More than 800 people visited Shanghai Museum on the first day, according to Sun Luyao, a spokesperson with the museum.

"Half of those who made the appointments showed up," she says. "The upcoming two days were fully booked."

Currently, nine of Shanghai Museum's exhibition halls are open, including the display of bronze, ceramics, calligraphy and paintings. The showcase of ancient sculptures, furniture and arts and crafts created by Chinese ethnic groups are still closed.

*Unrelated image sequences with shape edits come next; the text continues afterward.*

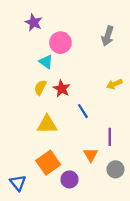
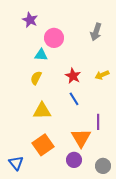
cyan triangle: (46, 62) -> (41, 55), turned -32
red star: (62, 89) -> (73, 76), moved
orange triangle: (91, 155) -> (81, 138), size x1.5
gray circle: (115, 169) -> (103, 166), moved
purple circle: (69, 179) -> (74, 160), moved

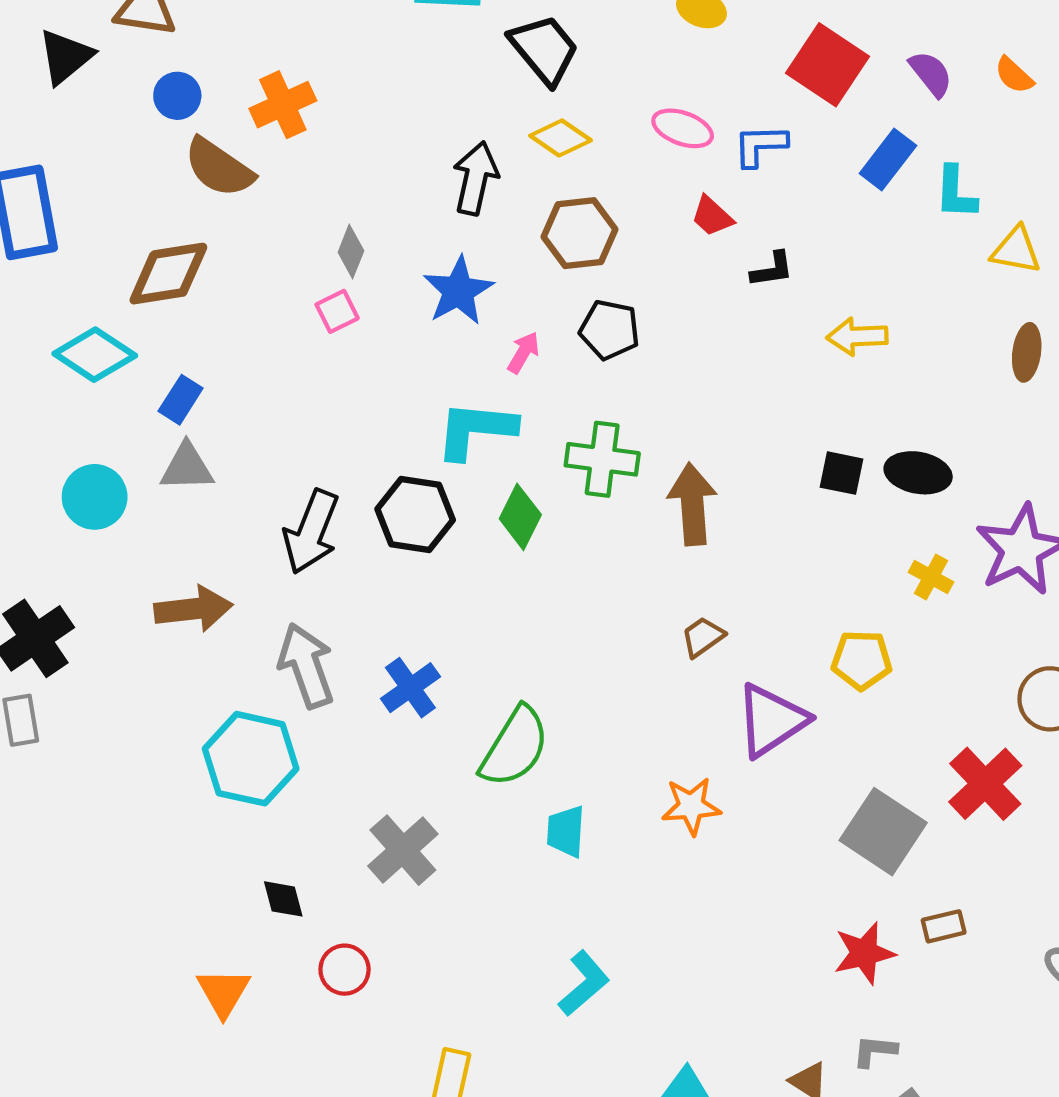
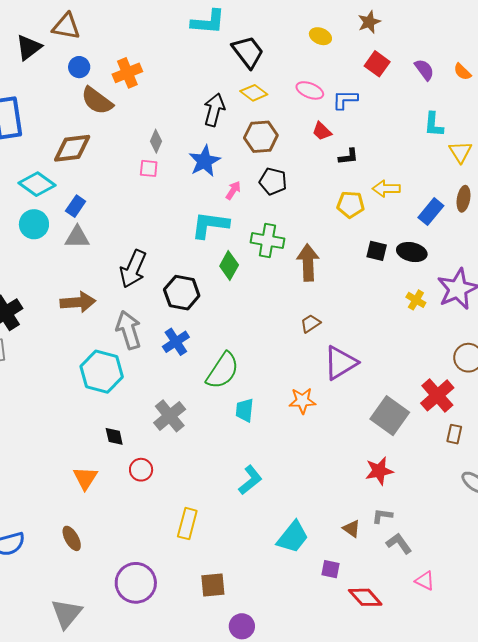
red square: (827, 65) -> (377, 64), size x0.7
blue rectangle: (888, 160) -> (431, 212), moved
yellow triangle: (1016, 250) -> (460, 152), turned 45
pink square: (337, 311) -> (149, 168), turned 30
cyan circle: (95, 497) -> (34, 224), moved
black hexagon: (415, 514) -> (182, 293), moved
yellow pentagon: (862, 660) -> (351, 204), moved
brown rectangle: (944, 926) -> (454, 434), moved, turned -66

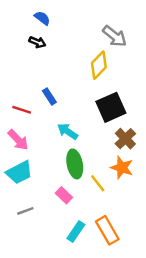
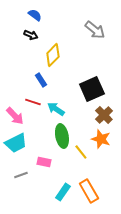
yellow diamond: (99, 65) -> (53, 55), moved
red line: (22, 110) -> (33, 102), moved
pink rectangle: (64, 195) -> (44, 162), moved, turned -32

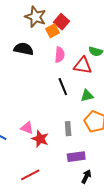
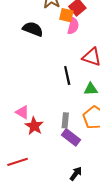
orange square: (53, 31) -> (66, 15), turned 32
pink semicircle: (60, 55) -> (73, 26), moved
purple rectangle: (76, 157) -> (71, 137), moved, turned 36

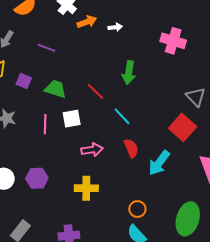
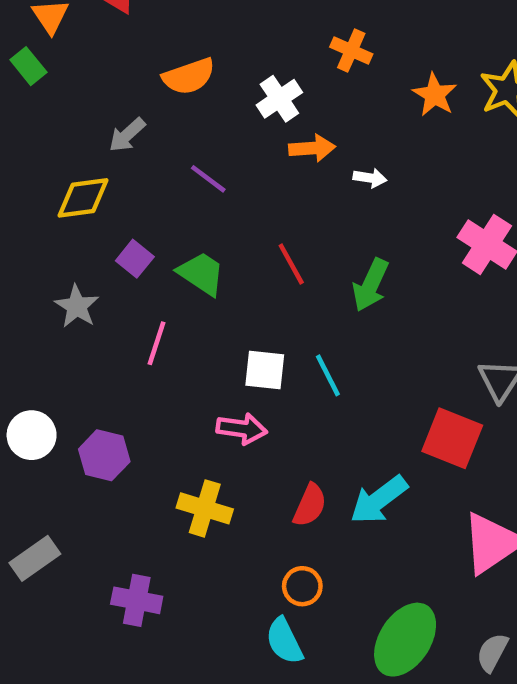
purple square: (24, 81) -> (135, 259), moved
red line: (95, 91) -> (291, 264), moved
white square: (72, 119) -> (265, 370), moved
red square: (183, 127) -> (452, 438), turned -36
red semicircle: (131, 148) -> (310, 505), moved, turned 30

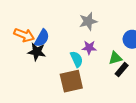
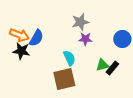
purple star: (89, 48) -> (85, 39), moved
black star: (37, 52) -> (21, 51), moved
green triangle: (115, 58) -> (102, 65), moved

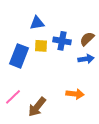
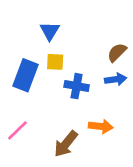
blue triangle: (37, 23) -> (50, 31), turned -49
blue cross: (62, 41) -> (77, 86), moved
brown arrow: (37, 107) -> (66, 144), moved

One of the ongoing highlights is the special exhibition, A Blessing over the Sea: Cultural Relics on Jianzhen and Murals by Higashiyama Kaii from Toshodaiji. The exhibition is about Jianzhen, a Chinese monk in the eighth century who took six agonizing voyages eastward before arriving in Japan in 753. There, he founded Toshodaiji, head vihara of the Ritsu Buddhism in Japan.

Jianzhen and the Toshodaiji temple have for centuries been a strong testimony of the links between China and Japan. In the 1970s, Japanese artist Higashiyama Kaii was commissioned to paint 68 murals for the temple's Mieido Hall, where a statue of Jianzhen is enshrined.